Assignment - Only the lines holding "Sede" are wanted; find them in the listing and return each one.

Extracted information -
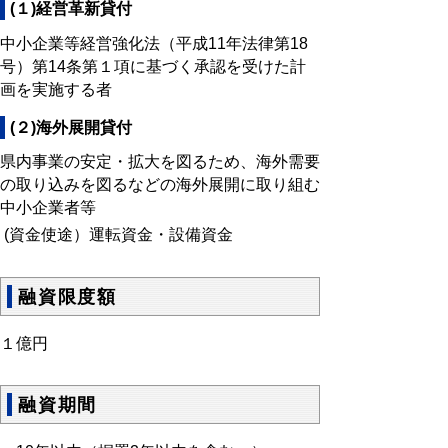
(１)経営革新貸付
中小企業等経営強化法（平成11年法律第18
号）第14条第１項に基づく承認を受けた計
画を実施する者
(２)海外展開貸付
県内事業の安定・拡大を図るため、海外需要
の取り込みを図るなどの海外展開に取り組む
中小企業者等
(資金使途）運転資金・設備資金
融資限度額
１億円
融資期間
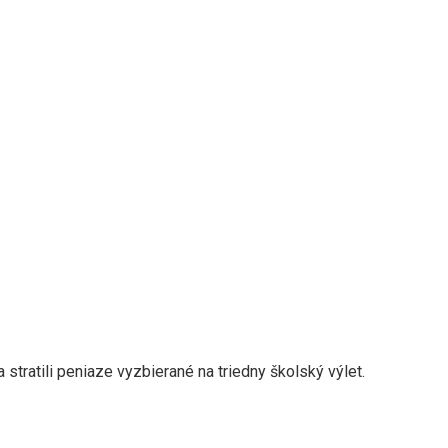
stratili peniaze vyzbierané na triedny školský výlet.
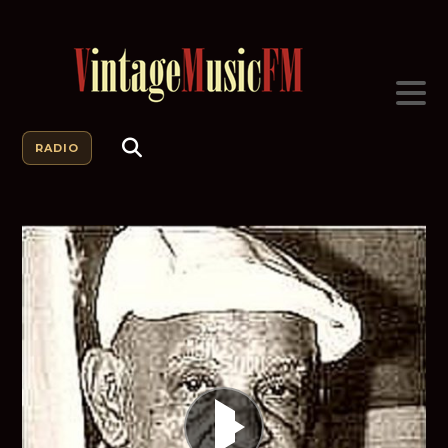
RADIO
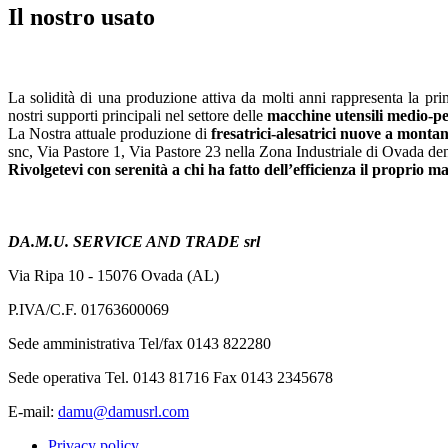
Il nostro usato
L'azienda in breve
La solidità di una produzione attiva da molti anni rappresenta la pr
nostri supporti principali nel settore delle
macchine utensili medio-pe
La Nostra attuale produzione di
fresatrici-alesatrici nuove a montan
snc, Via Pastore 1, Via Pastore 23 nella Zona Industriale di Ovada
Rivolgetevi con serenità a chi ha fatto dell’efficienza il proprio m
Contatti
DA.M.U. SERVICE AND TRADE srl
Via Ripa 10 - 15076 Ovada (AL)
P.IVA/C.F. 01763600069
Sede amministrativa Tel/fax 0143 822280
Sede operativa Tel. 0143 81716 Fax 0143 2345678
E-mail:
damu@damusrl.com
Privacy policy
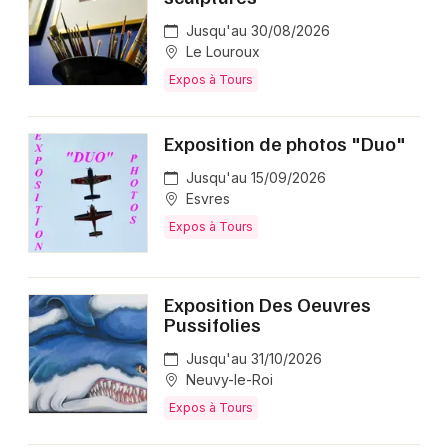
Jusqu'au 30/08/2026
Le Louroux
Expos à Tours
Exposition de photos "Duo"
Jusqu'au 15/09/2026
Esvres
Expos à Tours
Exposition Des Oeuvres
Pussifolies
Jusqu'au 31/10/2026
Neuvy-le-Roi
Expos à Tours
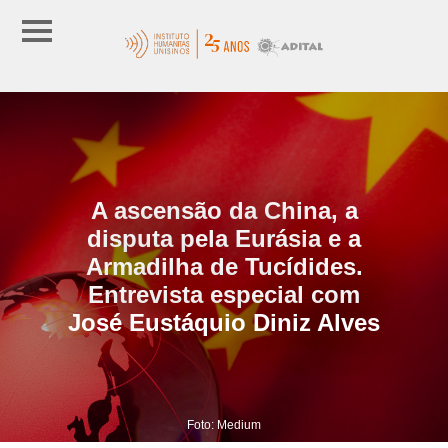
A ascensão da China, a
disputa pela Eurásia e a
Armadilha de Tucídides.
Entrevista especial com
José Eustáquio Diniz Alves
Foto: Medium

Answer to this task -
Sede amministrativa Tel/fax 0143 822280
Sede operativa Tel. 0143 81716 Fax 0143 2345678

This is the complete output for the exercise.